Nell’Agrigentino tanta paura: un incendio di grandi proporzioni ha rapidamente lambito il centro abitato di Santo Stefano di Quisquina. L’allarme nelle prime ore di stamattina, dopo una notte di allerta durante la quale le autorità stavano già tenendo sotto controllo la zona a causa di alcuni roghi avvistati nella vicina Bivona.
Intorno alle 9.30 di oggi, considerate le dimensioni raggiunte dal fuoco, sono state eseguite le prime evacuazioni in massa. Più di 100 persone sono state allontanate dalle loro case a scopo precauzionale. Le fiamme hanno raggiunto velocemente alla cittadina, alimentate dalle violente raffiche di scirocco. In poco tempo, l’incendio ha toccato la periferia.
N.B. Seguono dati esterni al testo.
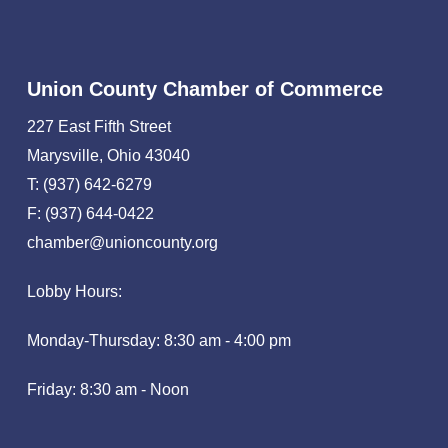
Union County Chamber of Commerce
227 East Fifth Street
Marysville, Ohio 43040
T: (937) 642-6279
F: (937) 644-0422
chamber@unioncounty.org
Lobby Hours:
Monday-Thursday: 8:30 am - 4:00 pm
Friday: 8:30 am - Noon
Sul luogo stanno operando i canad-air della forestale e diverse squadre dei vigili del fuoco. Chiamati anche i pompieri dei distaccamenti di Sciacca e Canicattì. Presenti anche i carabinieri e gli agenti di polizia. Per garantire la sicurezza dei cittadini, le autorità hanno disposto la chiusura della strada statale 118 “Corleonese Agrigentina” dal km 71 al km 73.
A dare molta preoccupazione è un deposito di ossigeno, la clinica Ignazio Attardi, una stazione di rifornimento e una fabbrica di fuochi d’artificio. I vigili del fuoco stanno presidiando queste zone, pronti a intervenire.
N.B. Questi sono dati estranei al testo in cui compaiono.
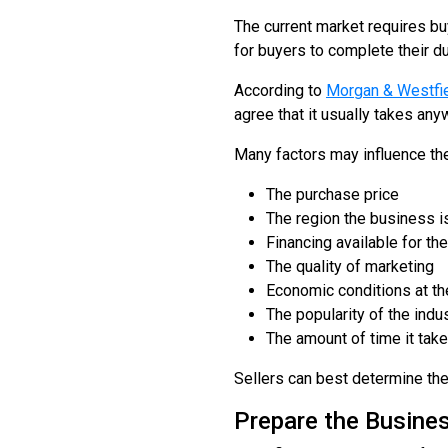
The current market requires buy
for buyers to complete their d
According to
Morgan & Westfi
agree that it usually takes any
Many factors may influence the 
The purchase price
The region the business i
Financing available for th
The quality of marketing
Economic conditions at the
The popularity of the indu
The amount of time it tak
Sellers can best determine thei
Prepare the Busines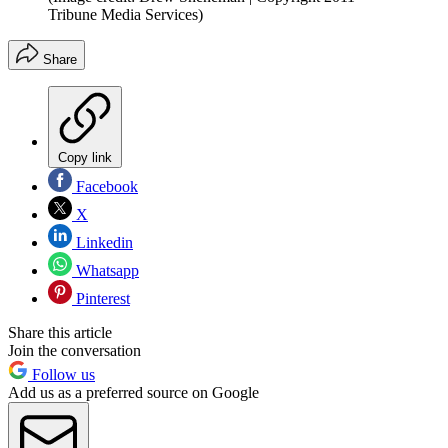
Tribune Media Services)
Share
Copy link
Facebook
X
Linkedin
Whatsapp
Pinterest
Share this article
Join the conversation
Follow us
Add us as a preferred source on Google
Nel frattempo, anche altre aree in Italia stanno bruciando.
Ancora la Sicilia, a Palermo e in provincia si fronteggiano incendi e importanti black out. Vigili del fuoco, uomini della forestale e della protezione civile si sono occupati di una decina di incendi. A peggiorare la situazione il vento e il grande caldo che sta ancora interessando il Sud Italia e le isole. Roghi sono stati segnalati a Borgo Nuovo e a Monte Pellegrino. Situazione critica a Montagna Longa, dove gli uomini hanno lottato contro le fiamme per tutta la notte.
Brucia anche il bosco di Casaboli, a Monreale e a causa della situazione è chiusa la strada statale 186 di Monreale. E’ stato messo a disposizione un percorso alternativo la statale 624 Palermo-Sciacca. Chiusa per ore l’A19 e bloccata anche la statale 113. Roghi anche in Sardegna, dove le fiamme hanno devastato migliaia di ettari di pascoli e colture. Si parla di danni del valore di circa 10 milioni di euro. Le fiamme stanno insistendo anche la Regione Calabria dalla Sila al Pollino. Focolai attivi anche in Puglia e in Campania.
L’opera dei piromani trova favore con le alte temperature.
La stagione dei piromani è quindi cominciata.